Is there a way to calculate a similar test to vif
, or can I just regard each variable as a time-series, leaving out the panel information and run tests using the car
package?
I cannot disclose the data, but the problem should be relevant to all panel data models.
The dimension is roughly 1,000 observations, over 50 time-periods.
The code I use looks like this:
pdata <- pdata.frame(RegData, index=c("id","time"))

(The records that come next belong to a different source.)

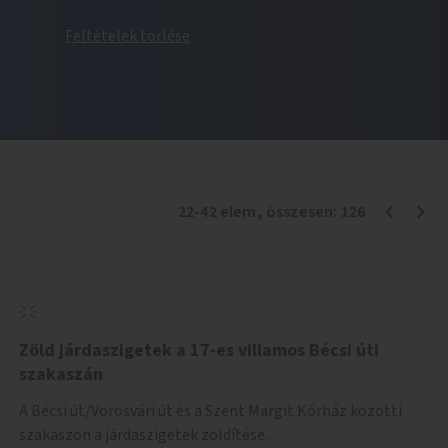
Feltételek törlése
22
-
42
elem
, összesen:
126
Zöld járdaszigetek a 17-es villamos Bécsi úti
szakaszán
A Bécsi út/Vörösvári út és a Szent Margit Kórház közötti
szakaszon a járdaszigetek zöldítése.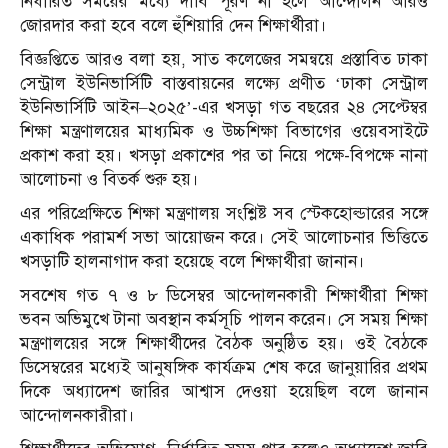
নির্ধারিত সময়ের মধ্যে দাবি পূরণ না হলে আন্দোলন আরও
জোরদার করা হবে বলে হুঁশিয়ারি দেন শিক্ষার্থীরা।
বিজ্ঞপ্তিতে আরও বলা হয়, সাত কলেজের সমন্বয়ে প্রস্তাবিত ঢাকা
সেন্ট্রাল ইউনিভার্সিটি বাস্তবায়নের লক্ষ্যে প্রণীত ‘ঢাকা সেন্ট্রাল
ইউনিভার্সিটি আইন–২০২৫’-এর খসড়া গত বছরের ২৪ সেপ্টেম্বর
শিক্ষা মন্ত্রণালয়ের মাধ্যমিক ও উচ্চশিক্ষা বিভাগের ওয়েবসাইটে
প্রকাশ করা হয়। খসড়া প্রকাশের পর তা নিয়ে পক্ষে-বিপক্ষে নানা
আলোচনা ও বিতর্ক শুরু হয়।
এর পরিপ্রেক্ষিতে শিক্ষা মন্ত্রণালয় সংশ্লিষ্ট সব স্টেকহোল্ডারের সঙ্গে
একাধিক পরামর্শ সভা আয়োজন করে। সেই আলোচনার ভিত্তিতে
খসড়াটি হালনাগাদ করা হয়েছে বলে শিক্ষার্থীরা জানান।
সবশেষ গত ৭ ও ৮ ডিসেম্বর আন্দোলনকারী শিক্ষার্থীরা শিক্ষা
ভবন অভিমুখে টানা অবস্থান কর্মসূচি পালন করেন। সে সময় শিক্ষা
মন্ত্রণালয়ের সঙ্গে শিক্ষার্থীদের বৈঠক অনুষ্ঠিত হয়। ওই বৈঠকে
ডিসেম্বরের মধ্যেই আনুষঙ্গিক কার্যক্রম শেষ করে জানুয়ারির প্রথম
দিকে অধ্যাদেশ জারির আশ্বাস দেওয়া হয়েছিল বলে জানান
আন্দোলনকারীরা।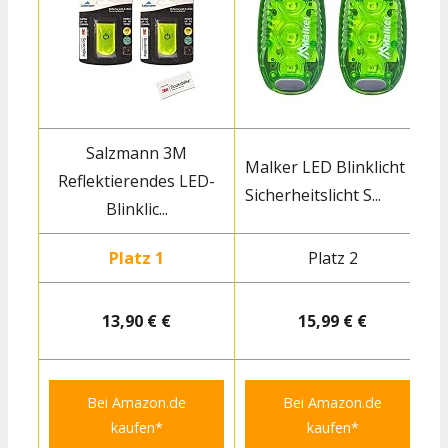
Salzmann 3M
Malker LED Blinklicht
Reflektierendes LED-
Sicherheitslicht S...
B
Blinklic...
Platz 1
Platz 2
13,90 € €
15,99 € €
Bei Amazon.de
Bei Amazon.de
kaufen*
kaufen*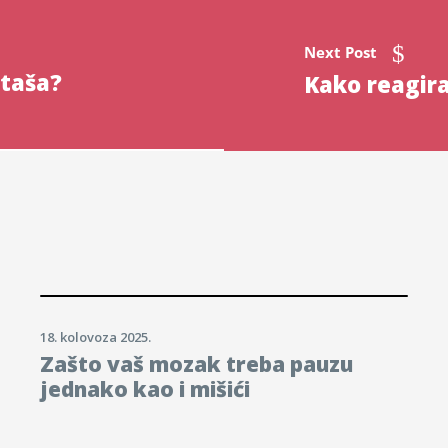
Next Post
rtaša?
Kako reagir
18. kolovoza 2025.
Zašto vaš mozak treba pauzu
jednako kao i mišići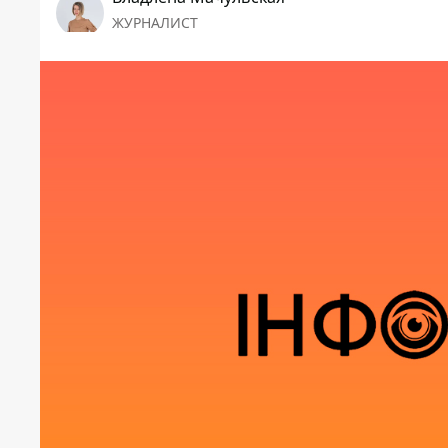
ЖУРНАЛИСТ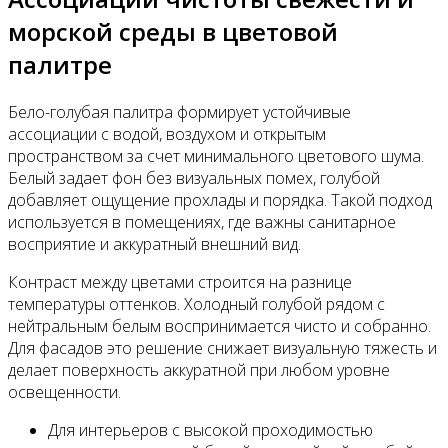
морской среды в цветовой
палитре
Бело-голубая палитра формирует устойчивые
ассоциации с водой, воздухом и открытым
пространством за счет минимального цветового шума.
Белый задает фон без визуальных помех, голубой
добавляет ощущение прохлады и порядка. Такой подход
используется в помещениях, где важны санитарное
восприятие и аккуратный внешний вид.
Контраст между цветами строится на разнице
температуры оттенков. Холодный голубой рядом с
нейтральным белым воспринимается чисто и собранно.
Для фасадов это решение снижает визуальную тяжесть и
делает поверхность аккуратной при любом уровне
освещенности.
Для интерьеров с высокой проходимостью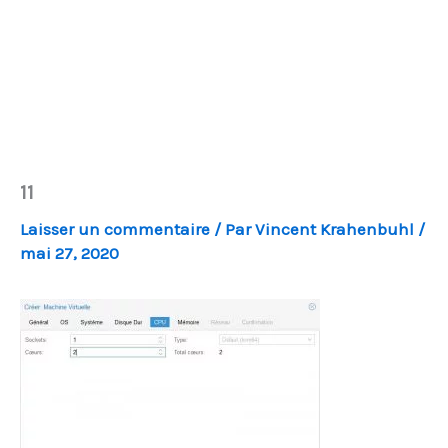
11
Laisser un commentaire
/ Par
Vincent Krahenbuhl
/
mai 27, 2020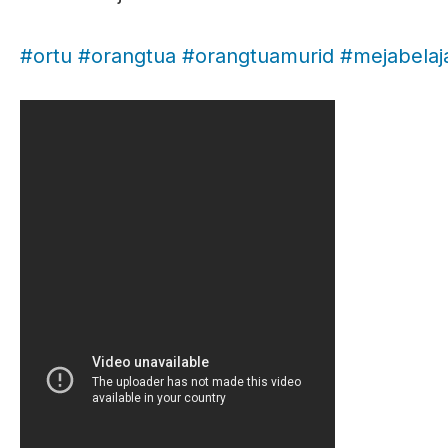
#ortu
#orangtua
#orangtuamurid
#mejabelaj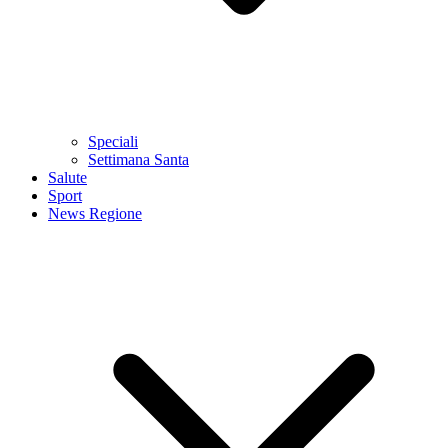
Speciali
Settimana Santa
Salute
Sport
News Regione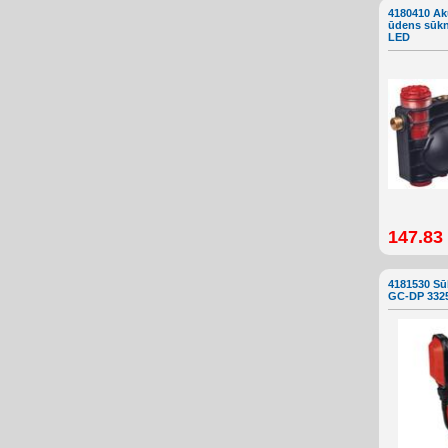
4180410 Ak
ūdens sūkn
LED
147.83
4181530 Sū
GC-DP 332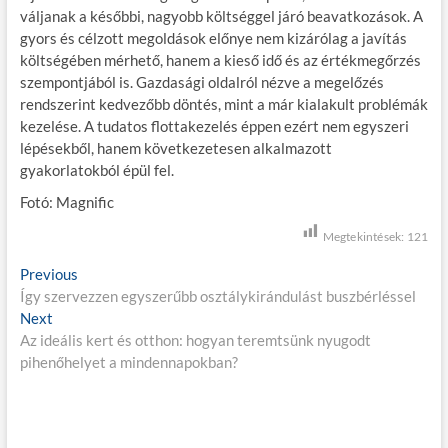
váljanak a későbbi, nagyobb költséggel járó beavatkozások. A
gyors és célzott megoldások előnye nem kizárólag a javítás
költségében mérhető, hanem a kieső idő és az értékmegőrzés
szempontjából is. Gazdasági oldalról nézve a megelőzés
rendszerint kedvezőbb döntés, mint a már kialakult problémák
kezelése. A tudatos flottakezelés éppen ezért nem egyszeri
lépésekből, hanem következetesen alkalmazott
gyakorlatokból épül fel.
Fotó: Magnific
Megtekintések:
121
B
Previous
P
Így szervezzen egyszerűbb osztálykirándulást buszbérléssel
r
e
Next
N
e
j
Az ideális kert és otthon: hogyan teremtsünk nyugodt
e
v
pihenőhelyet a mindennapokban?
x
i
e
t
o
g
p
u
o
s
y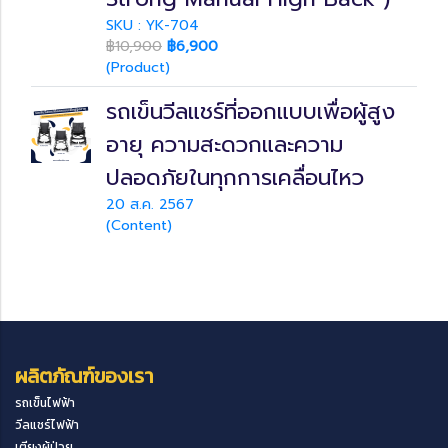
SKU : YK-704
฿10,900
฿6,900
(Product)
รถเข็นวีลแชร์ที่ออกแบบเพื่อผู้สูง
อายุ ความสะดวกและความ
ปลอดภัยในทุกการเคลื่อนไหว
20 ส.ค. 2567
(Content)
ผลิตภัณฑ์ของเรา
รถเข็นไฟฟ้า
วีลแชร์ไฟฟ้า
เตียงผู้ป่วย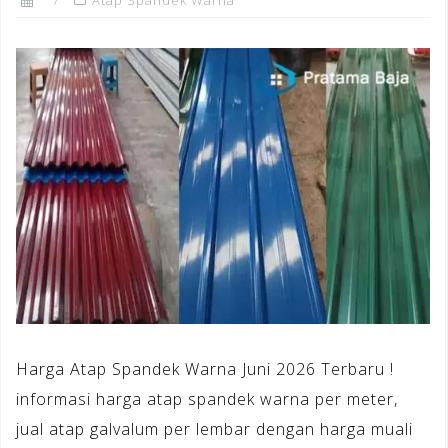
Harga Atap Spandek Warna Juni 2026 Terbaru !
informasi harga atap spandek warna per meter,
jual atap galvalum per lembar dengan harga muali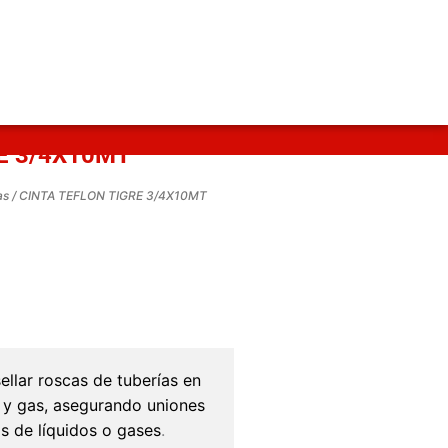
E 3/4X10MT
as
/ CINTA TEFLON TIGRE 3/4X10MT
sellar roscas de tuberías en
a y gas, asegurando uniones
s de líquidos o gases
.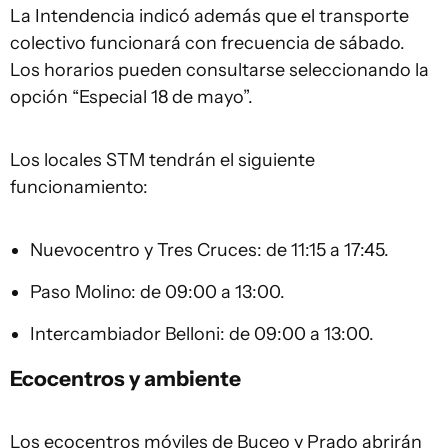
La Intendencia indicó además que el transporte
colectivo funcionará con frecuencia de sábado.
Los horarios pueden consultarse seleccionando la
opción “Especial 18 de mayo”.
Los locales STM tendrán el siguiente
funcionamiento:
Nuevocentro y Tres Cruces: de 11:15 a 17:45.
Paso Molino: de 09:00 a 13:00.
Intercambiador Belloni: de 09:00 a 13:00.
Ecocentros y ambiente
Los ecocentros móviles de Buceo y Prado abrirán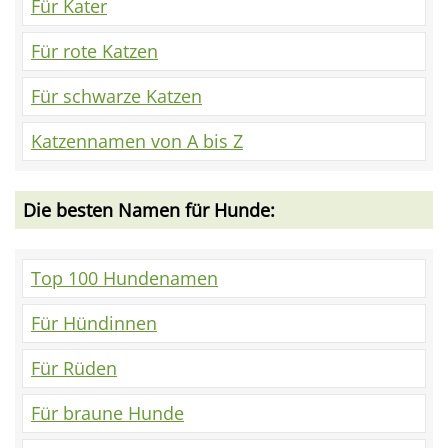
Für Kater
Für rote Katzen
Für schwarze Katzen
Katzennamen von A bis Z
Die besten Namen für Hunde:
Top 100 Hundenamen
Für Hündinnen
Für Rüden
Für braune Hunde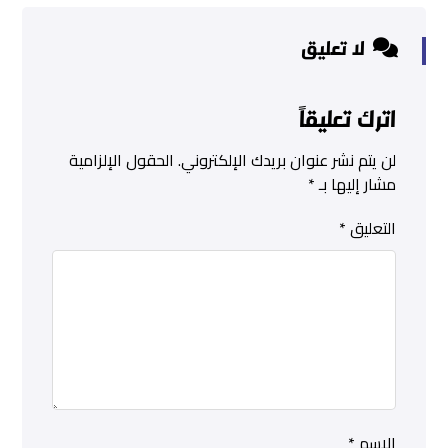
لا تعليق
اترك تعليقاً
لن يتم نشر عنوان بريدك الإلكتروني.
الحقول الإلزامية
مشار إليها بـ
*
التعليق
*
الاسم
*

fixed <- plm(Y~X, data=pdata, model="within")
and then
vif(fixed)
returns an error.
This question has been asked with reference to other statistical packages such as SAS https://communities.sas.com/thread/47675 and Stata http://www.stata.com/statalist/archive/2005-08/msg00018.html and the common answer has been to use pooled model to get VIF. The logic is that since multicollinearity is only about independent variable there is no need to control for individual effects using panel methods.
Here's some code extracted from another site:
mydata=read.csv("US Panel Data.csv")
attach(mydata) # not sure is that's really needed
Y=cbind(Return) # not sure what that is doing
pdata=pdata.frame(mydata, index=c("id","t"))
model=plm(Y ~ 1+ESG+Beta+Market.Cap+PTBV+Momentum+Dummy1+Dummy2+Dummy3+Dummy4+Dummy5+
Dummy6+Dummy7+Dummy8+Dummy9,
data=pdata,model="pooling")
vif(model)